START DATA SECTION
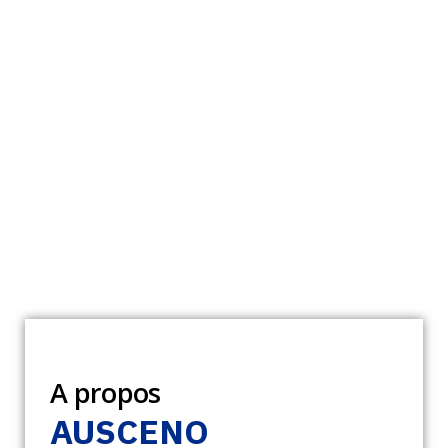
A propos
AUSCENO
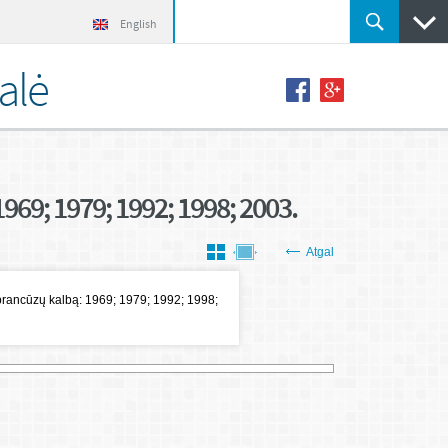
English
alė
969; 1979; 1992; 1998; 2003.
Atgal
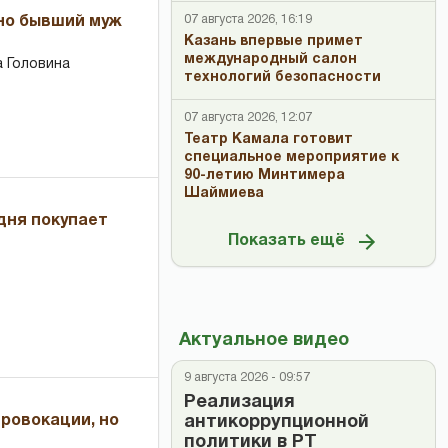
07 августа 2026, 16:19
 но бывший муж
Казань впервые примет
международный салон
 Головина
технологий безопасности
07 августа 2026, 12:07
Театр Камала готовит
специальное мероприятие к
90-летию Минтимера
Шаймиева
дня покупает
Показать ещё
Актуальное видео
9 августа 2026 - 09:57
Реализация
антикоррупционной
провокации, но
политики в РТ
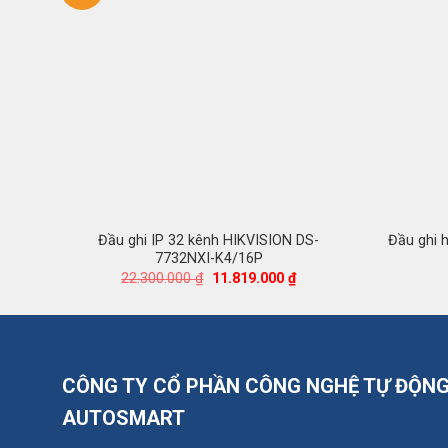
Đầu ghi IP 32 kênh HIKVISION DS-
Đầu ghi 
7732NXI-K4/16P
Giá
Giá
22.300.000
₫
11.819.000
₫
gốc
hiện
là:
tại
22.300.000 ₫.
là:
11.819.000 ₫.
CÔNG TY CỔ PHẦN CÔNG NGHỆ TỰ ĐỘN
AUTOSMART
END DATA SECTION
TO DO ->
When you reach the line with "международный салон" in the records above, start writing out lines exactly, and stop once the line with "политики в РТ" has been written; include nothing else.

RESULT ->
международный салон
 Головина
технологий безопасности
07 августа 2026, 12:07
Театр Камала готовит
специальное мероприятие к
90-летию Минтимера
Шаймиева
дня покупает
Показать ещё
Актуальное видео
9 августа 2026 - 09:57
Реализация
антикоррупционной
провокации, но
политики в РТ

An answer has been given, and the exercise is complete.